BEYOND THE NUMBERS
With House Budget Committee Chair Ryan scheduled to deliver the Republican response to the President’s State of the Union address tomorrow, this is an appropriate time to take another look at the major budget plan Rep. Ryan announced last year. (We’ve issued analyses both of the plan as a whole and of its proposed changes to Social Security.)
As I wrote earlier, the Ryan plan is a “radical blueprint to shift massive resources from the broad majority of Americans to the very wealthy, while leaving the budget on an unsustainable course for decades.” Here are the plan’s main features:
- Large tax cuts for the wealthy but tax increases for the middle class. The plan would give the most affluent households a new round of large tax cuts by reducing the top income tax rates; eliminating income taxes on capital gains, dividends, and interest; and abolishing the corporate income tax, the estate tax, and the alternative minimum tax. To offset some of the cost, the plan would place a new consumption tax on most goods and services, which would increase taxes on most low- and middle-income families.The richest 1 percent of Americans would see their taxes cut in half, and households with incomes above $1 million would receive a $502,000 tax cut each year, on average, according to the Urban Institute-Brookings Institution Tax Policy Center.In contrast, about three-quarters of Americans — those with incomes between $20,000 and $200,000 — would face tax increases. Households with incomes between $50,000 and $75,000 would pay an extra $900, on average.
- Massive cuts in Medicare, Medicaid, and Social Security. The Ryan plan would replace Medicare and most of Medicaid with vouchers whose value would erode over time, leaving low-income families, seniors, and people with disabilities less and less able to buy adequate health coverage on their own.The plan also would impose large and growing cuts in Social Security benefits for future retirees relative to current law, in part by raising the full retirement age even more than it is already scheduled to rise. A medium earner (someone earning $43,000 in today’s terms) retiring in 2080 would receive benefits worth 46 percent less than the currently scheduled amount; a higher earner (earning $69,000) would receive a 56 percent reduction; and someone who earns the maximum taxable amount (currently $106,800) would receive a 61 percent reduction.

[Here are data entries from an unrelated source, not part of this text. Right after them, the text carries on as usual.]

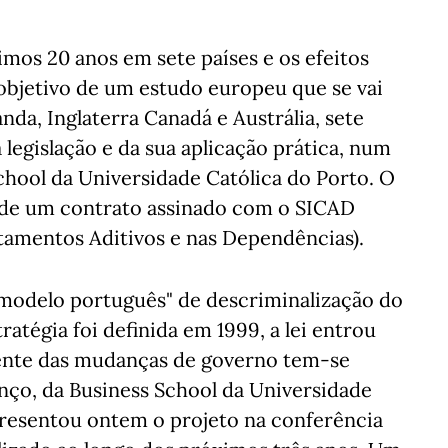
timos 20 anos em sete países e os efeitos
 objetivo de um estudo europeu que se vai
anda, Inglaterra Canadá e Austrália, sete
a legislação e da sua aplicação prática, num
chool da Universidade Católica do Porto. O
s de um contrato assinado com o SICAD
amentos Aditivos e nas Dependências).
modelo português" de descriminalização do
atégia foi definida em 1999, a lei entrou
ente das mudanças de governo tem-se
ço, da Business School da Universidade
presentou ontem o projeto na conferência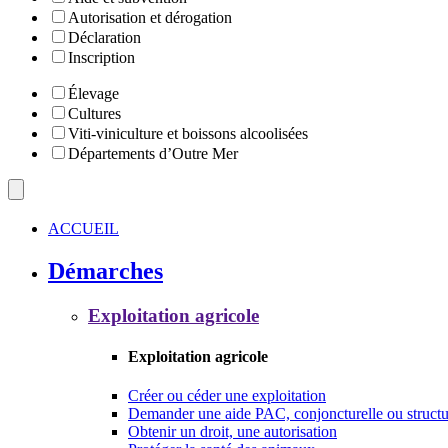
Autorisation et dérogation
Déclaration
Inscription
Élevage
Cultures
Viti-viniculture et boissons alcoolisées
Départements d’Outre Mer
ACCUEIL
Démarches
Exploitation agricole
Exploitation agricole
Créer ou céder une exploitation
Demander une aide PAC, conjoncturelle ou structu
Obtenir un droit, une autorisation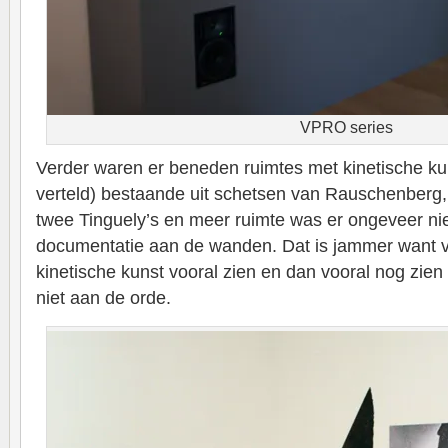
VPRO series
Verder waren er beneden ruimtes met kinetische ku
verteld) bestaande uit schetsen van Rauschenberg
twee Tinguely’s en meer ruimte was er ongeveer niet
documentatie aan de wanden. Dat is jammer want v
kinetische kunst vooral zien en dan vooral nog zie
niet aan de orde.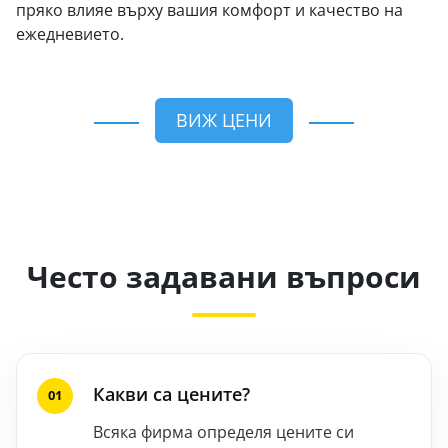
пряко влияе върху вашия комфорт и качество на
ежедневието.
ВИЖ ЦЕНИ
Често задавани въпроси
Какви са цените?
Всяка фирма определя цените си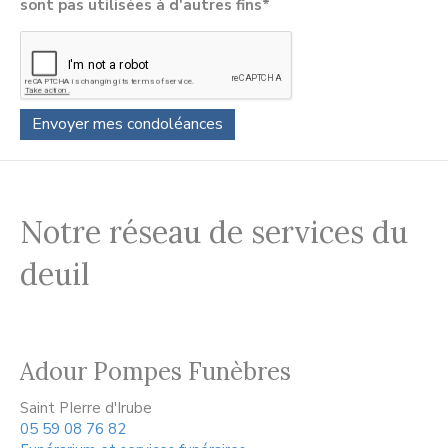
sont pas utilisées à d'autres fins*
Notre réseau de services du
deuil
Adour Pompes Funèbres
Saint PIerre d'Irube
05 59 08 76 82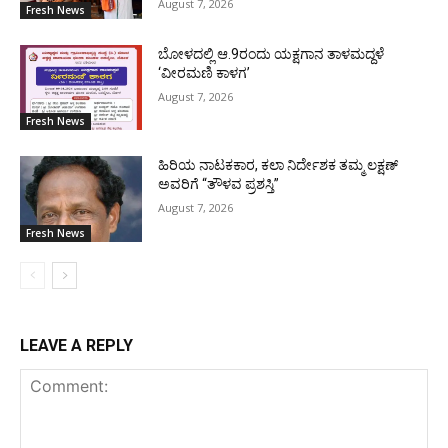
August 7, 2026
Fresh News
ಬೋಳದಲ್ಲಿ ಆ.9ರಂದು ಯಕ್ಷಗಾನ ತಾಳಮದ್ದಳೆ
‘ವೀರಮಣಿ ಕಾಳಗ’
August 7, 2026
Fresh News
ಹಿರಿಯ ನಾಟಕಕಾರ, ಕಲಾ ನಿರ್ದೇಶಕ ತಮ್ಮ ಲಕ್ಷಣ್
ಅವರಿಗೆ “ತೌಳವ ಪ್ರಶಸ್ತಿ”
August 7, 2026
Fresh News
LEAVE A REPLY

- Debt rising to unsustainable levels. Despite its huge program cuts, the Ryan plan fails to achieve its advertised goal of fiscal responsibility because of its enormous tax cuts for the rich. Federal debt under the plan would rise over the next several decades to unsustainable levels far in excess of the size of the nation’s economy.Last March, after the Tax Policy Center and the Center on Budget and Policy Priorities demonstrated that revenues under the Ryan plan were inadequate to rein in rising debt, Rep. Ryan wrote, “If needed, adjustments can be easily made to the specified [tax] rates to hit the revenue targets and maximize economic growth.” Nearly a year later, we’re still waiting for Rep. Ryan to explain how he proposes to make his numbers add up.